Depuis toujours, les puissants services du DRS établissaient des fiches d'habilitation à tous ceux qui devaient être nommés à des hautes fonctions de l'Etat et comme cadres dans des entreprises publiques. «La fiche bleue» devait absolument «tomber» avant que le choix «politique» n'ait été porté sur qui que ce soit. Au milieu des années 2000, Bouteflika, alors président de la République, avait mis fin à cette pratique d'officines qui n'avait pas que le bon côté du contrôle de qui faisait quoi dans la haute administration. Ceux qui établissaient la fameuse «fiche bleue» avaient un droit de vie ou de mort sur les responsables et les cadres. Nombreux d'entre ces derniers ont été sacrifiés sur l'autel de la suspicion, les fausses déclarations des services ou alors leur décision de briser de brillantes carrières professionnelles. Le rattachement des services du renseignement à la présidence de la République ou leur renvoi dans leurs casernes à cette époque devait inclure leur retrait des administrations publiques (ministères, institutions, entreprises et autres structures de l'Etat). Dernière action en date décrétée par le président Bouteflika, la mise de fin de fonction des «colonels» à la retraite qui avaient été placés à tous ces niveaux pour épier et établir des fiches sur les personnels en activité. Ces «colonels» ont été pendant longtemps «l'œil de Moscou» à travers le pays au profit des hauts responsables des services. Beaucoup de leurs «observations» ont fait mal à des cadres intègres mais couvert en parallèle des responsables placés pour servir des intérêts occultes. La suite est connue pour avoir opposé des ploutocrates et nababs incultes agissant au vu et au su de l'ensemble des autorités civiles et militaires de l'Etat de toutes les époques.

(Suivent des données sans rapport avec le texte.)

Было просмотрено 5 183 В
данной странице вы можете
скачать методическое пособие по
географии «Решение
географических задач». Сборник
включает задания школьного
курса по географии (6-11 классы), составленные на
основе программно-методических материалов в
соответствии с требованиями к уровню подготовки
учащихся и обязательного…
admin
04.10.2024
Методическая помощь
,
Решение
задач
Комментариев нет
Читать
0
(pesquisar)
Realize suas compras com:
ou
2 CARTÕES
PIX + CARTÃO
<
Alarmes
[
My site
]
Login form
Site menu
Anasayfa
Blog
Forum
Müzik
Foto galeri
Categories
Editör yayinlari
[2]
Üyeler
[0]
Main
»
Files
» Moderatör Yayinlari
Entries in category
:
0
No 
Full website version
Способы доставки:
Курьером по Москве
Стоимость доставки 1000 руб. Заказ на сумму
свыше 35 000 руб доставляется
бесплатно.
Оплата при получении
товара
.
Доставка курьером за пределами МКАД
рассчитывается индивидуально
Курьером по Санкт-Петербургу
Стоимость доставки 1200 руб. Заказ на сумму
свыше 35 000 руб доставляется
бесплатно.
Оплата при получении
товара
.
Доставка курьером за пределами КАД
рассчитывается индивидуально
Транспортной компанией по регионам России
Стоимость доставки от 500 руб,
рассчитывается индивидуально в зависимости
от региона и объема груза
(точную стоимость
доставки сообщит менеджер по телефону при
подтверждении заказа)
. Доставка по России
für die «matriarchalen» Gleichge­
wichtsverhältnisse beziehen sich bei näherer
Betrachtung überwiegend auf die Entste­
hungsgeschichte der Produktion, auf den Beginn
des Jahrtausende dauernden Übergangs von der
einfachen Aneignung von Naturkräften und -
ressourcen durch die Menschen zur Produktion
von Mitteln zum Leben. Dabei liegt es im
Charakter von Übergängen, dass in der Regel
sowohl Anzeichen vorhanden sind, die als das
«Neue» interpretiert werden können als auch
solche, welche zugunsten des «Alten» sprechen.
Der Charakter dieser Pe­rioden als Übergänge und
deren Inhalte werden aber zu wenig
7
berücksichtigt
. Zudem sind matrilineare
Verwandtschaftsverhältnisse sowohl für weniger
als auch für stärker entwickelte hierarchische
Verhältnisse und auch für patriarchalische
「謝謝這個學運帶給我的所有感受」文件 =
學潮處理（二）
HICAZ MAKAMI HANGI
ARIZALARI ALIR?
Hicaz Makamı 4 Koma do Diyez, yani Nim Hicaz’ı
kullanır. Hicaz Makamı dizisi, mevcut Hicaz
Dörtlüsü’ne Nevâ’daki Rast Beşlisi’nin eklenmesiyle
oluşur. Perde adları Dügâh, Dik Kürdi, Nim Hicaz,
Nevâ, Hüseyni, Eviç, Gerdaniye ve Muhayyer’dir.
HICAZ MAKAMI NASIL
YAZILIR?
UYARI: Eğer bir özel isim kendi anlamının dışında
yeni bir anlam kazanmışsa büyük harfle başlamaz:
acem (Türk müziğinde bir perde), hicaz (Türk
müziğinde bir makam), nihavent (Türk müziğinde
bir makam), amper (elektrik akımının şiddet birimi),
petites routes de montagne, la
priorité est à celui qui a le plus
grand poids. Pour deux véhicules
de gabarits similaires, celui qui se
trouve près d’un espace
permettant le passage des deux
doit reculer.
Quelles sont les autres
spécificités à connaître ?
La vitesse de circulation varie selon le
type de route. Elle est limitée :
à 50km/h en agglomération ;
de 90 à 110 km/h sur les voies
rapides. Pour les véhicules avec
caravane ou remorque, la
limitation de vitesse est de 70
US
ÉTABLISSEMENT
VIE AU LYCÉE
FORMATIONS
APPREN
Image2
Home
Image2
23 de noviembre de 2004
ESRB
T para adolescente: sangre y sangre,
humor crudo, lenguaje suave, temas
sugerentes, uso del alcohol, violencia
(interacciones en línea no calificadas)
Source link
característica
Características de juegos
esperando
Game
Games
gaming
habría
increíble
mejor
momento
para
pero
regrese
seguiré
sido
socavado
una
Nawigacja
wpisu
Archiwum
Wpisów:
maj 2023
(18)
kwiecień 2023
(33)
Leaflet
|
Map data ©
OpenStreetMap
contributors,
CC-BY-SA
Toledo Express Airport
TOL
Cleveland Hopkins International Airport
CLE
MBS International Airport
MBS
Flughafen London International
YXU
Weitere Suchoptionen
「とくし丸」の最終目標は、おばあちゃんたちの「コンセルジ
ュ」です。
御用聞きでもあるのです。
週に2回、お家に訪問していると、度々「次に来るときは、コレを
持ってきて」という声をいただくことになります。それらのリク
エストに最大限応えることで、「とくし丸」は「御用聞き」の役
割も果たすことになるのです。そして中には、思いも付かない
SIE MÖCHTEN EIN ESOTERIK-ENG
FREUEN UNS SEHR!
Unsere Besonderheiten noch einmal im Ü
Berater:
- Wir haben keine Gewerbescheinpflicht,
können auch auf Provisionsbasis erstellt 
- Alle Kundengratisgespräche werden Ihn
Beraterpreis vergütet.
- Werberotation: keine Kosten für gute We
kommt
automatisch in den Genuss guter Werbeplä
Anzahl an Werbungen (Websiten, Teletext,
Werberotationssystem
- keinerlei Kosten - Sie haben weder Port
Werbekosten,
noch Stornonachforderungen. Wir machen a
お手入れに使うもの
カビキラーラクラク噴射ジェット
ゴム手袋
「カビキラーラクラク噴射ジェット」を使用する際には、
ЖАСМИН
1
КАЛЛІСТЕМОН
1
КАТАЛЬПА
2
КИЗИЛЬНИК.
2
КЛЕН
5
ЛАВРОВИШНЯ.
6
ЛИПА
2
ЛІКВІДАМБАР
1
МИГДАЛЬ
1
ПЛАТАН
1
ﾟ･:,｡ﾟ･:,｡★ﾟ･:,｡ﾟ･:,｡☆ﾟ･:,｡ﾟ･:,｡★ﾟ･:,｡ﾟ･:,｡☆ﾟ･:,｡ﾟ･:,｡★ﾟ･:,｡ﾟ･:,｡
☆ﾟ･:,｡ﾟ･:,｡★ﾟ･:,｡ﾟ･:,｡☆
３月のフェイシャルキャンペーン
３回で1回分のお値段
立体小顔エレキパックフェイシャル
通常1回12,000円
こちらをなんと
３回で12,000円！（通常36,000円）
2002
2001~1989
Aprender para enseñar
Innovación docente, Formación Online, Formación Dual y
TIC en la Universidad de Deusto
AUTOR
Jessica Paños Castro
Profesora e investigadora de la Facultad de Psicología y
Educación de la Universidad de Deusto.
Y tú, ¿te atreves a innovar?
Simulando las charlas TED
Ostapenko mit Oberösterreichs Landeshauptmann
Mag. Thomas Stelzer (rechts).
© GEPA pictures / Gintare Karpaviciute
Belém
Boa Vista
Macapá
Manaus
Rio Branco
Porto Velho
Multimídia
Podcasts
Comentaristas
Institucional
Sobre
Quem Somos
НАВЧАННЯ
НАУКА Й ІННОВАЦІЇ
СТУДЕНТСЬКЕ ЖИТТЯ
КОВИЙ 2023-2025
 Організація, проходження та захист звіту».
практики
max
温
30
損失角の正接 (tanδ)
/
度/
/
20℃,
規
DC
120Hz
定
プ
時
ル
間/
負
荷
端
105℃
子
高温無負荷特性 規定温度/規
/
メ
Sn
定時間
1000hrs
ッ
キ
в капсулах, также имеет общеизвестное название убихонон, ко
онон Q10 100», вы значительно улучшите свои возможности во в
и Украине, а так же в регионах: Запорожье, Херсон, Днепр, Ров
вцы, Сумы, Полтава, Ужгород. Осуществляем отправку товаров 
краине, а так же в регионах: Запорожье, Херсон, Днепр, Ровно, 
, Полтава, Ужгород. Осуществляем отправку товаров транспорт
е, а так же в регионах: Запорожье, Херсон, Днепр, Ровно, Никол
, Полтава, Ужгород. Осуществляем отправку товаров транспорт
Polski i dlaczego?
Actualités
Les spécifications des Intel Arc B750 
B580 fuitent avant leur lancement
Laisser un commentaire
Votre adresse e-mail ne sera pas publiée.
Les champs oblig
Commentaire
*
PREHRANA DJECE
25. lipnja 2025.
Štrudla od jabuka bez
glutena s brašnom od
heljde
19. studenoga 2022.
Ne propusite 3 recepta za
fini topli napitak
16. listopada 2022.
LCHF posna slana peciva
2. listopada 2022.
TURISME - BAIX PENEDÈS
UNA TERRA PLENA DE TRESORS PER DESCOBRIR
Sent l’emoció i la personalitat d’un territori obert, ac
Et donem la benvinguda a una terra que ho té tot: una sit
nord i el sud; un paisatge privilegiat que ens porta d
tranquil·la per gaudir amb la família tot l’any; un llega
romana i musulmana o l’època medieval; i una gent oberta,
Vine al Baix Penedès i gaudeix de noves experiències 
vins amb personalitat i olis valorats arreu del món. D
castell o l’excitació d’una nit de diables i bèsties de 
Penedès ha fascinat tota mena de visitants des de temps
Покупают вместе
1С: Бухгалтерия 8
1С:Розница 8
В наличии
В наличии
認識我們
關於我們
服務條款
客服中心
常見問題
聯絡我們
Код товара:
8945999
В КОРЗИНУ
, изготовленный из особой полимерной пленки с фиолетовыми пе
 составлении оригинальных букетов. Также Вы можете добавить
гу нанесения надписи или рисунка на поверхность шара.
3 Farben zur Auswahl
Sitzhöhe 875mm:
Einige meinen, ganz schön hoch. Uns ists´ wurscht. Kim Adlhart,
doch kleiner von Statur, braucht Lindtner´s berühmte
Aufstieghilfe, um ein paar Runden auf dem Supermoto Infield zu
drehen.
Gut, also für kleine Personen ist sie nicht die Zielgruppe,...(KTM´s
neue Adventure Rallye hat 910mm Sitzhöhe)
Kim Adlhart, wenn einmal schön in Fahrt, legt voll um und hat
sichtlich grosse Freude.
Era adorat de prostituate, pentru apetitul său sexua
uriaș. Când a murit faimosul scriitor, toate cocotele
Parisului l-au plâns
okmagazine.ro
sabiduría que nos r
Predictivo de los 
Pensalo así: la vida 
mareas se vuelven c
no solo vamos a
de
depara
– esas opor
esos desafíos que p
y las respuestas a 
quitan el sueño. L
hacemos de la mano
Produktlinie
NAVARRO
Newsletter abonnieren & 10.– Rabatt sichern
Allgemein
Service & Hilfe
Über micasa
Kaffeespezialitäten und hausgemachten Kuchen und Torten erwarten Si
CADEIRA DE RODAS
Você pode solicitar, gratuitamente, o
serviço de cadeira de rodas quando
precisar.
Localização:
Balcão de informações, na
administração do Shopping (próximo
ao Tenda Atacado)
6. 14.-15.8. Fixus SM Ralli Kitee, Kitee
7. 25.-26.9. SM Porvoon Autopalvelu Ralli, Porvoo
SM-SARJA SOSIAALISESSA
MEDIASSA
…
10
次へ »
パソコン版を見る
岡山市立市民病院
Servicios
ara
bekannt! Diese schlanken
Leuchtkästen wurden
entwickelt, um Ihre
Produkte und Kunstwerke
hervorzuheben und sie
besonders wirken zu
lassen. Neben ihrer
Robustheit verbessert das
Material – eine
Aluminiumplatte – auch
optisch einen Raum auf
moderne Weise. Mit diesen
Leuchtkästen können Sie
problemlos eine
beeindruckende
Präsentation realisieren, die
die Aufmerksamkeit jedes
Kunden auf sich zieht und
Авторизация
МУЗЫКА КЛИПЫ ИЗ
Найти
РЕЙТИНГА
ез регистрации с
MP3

Des erreurs de casting absurdes

Le démantèlement de ce système amorcé à partir de 2015 ne devait nullement priver l'Etat de moyens modernes d'évaluation justes pour nommer ses représentants et éviter des erreurs de casting absurdes. Mais il semble que c'est le cas puisque contrairement à tous les Algériens, les gouvernants actuels ne savaient pas que Chaabna avait la double nationalité. Sa nomination dans un pays narcissique devait inévitablement susciter de vives réactions allant de la «dénonciation» de son statut de binational, à son prétendue mission de «l'œil de Paris à Alger» en passant par le rappel de ses déclarations sur sa disposition à renoncer à sa nationalité française au cas où une haute fonction de l'Etat lui est proposée. Samir Chaabna a été présenté comme un intrus dans le gouvernement Djerad. Pourtant, il n'est ni bon ni mauvais plus que tous les autres membres du gouvernement. Excepté quelques-uns qui se comptent à peine sur les doigts d'une seule main, le choix de tous les autres incite à de grandes interrogations autour de leur probité, compétence et efficacité.

Les «technocrates» n'ont jamais été des meneurs d'hommes. Or, c'est ce qui manque le plus pour diriger un pays qui a perdu tous ses caps d'orientation. Vu sous cet angle, Chaabna a raison de choisir la facilité de conserver la nationalité française au lieu de la contrainte d'être ministre dans un gouvernement qui déjuge ses propres décisions. Il faut avouer que le statut de binational de ce député de la zone 2 France (sous la casquette du parti El Moustakbal de Abdelaziz Belaïd) fait rêver de nombreux Algériens. Les discours «nationalistes» ne sont qu'hypocrisie et de la propagande de mauvais goût. Le retrait ou l'exclusion (c'est selon) de Chaabna du gouvernement ainsi que les critiques acerbes qu'il a subies ont comme référence l'article 63.22 de la Constitution qui stipule que «l'égal accès aux fonctions et aux emplois au sein de l'Etat est garanti à tous les citoyens, sans autres conditions que celles fixées par la loi. La nationalité algérienne exclusive est requise pour l'accès aux hautes responsabilités de l'Etat et aux fonctions politiques. La loi fixe la liste des hautes responsabilités et des fonctions politiques visées ci-dessus». L'on note que cette disposition a été supprimée par la commission d'experts de révision de la Constitution en vigueur. D'ici là, les hauts cadres de l'Etat, qui sont comme Chaabna des binationaux, devront bien se terrer pour ne pas être débusqués, jusqu'à ce que la nouvelle Constitution soit promulguée.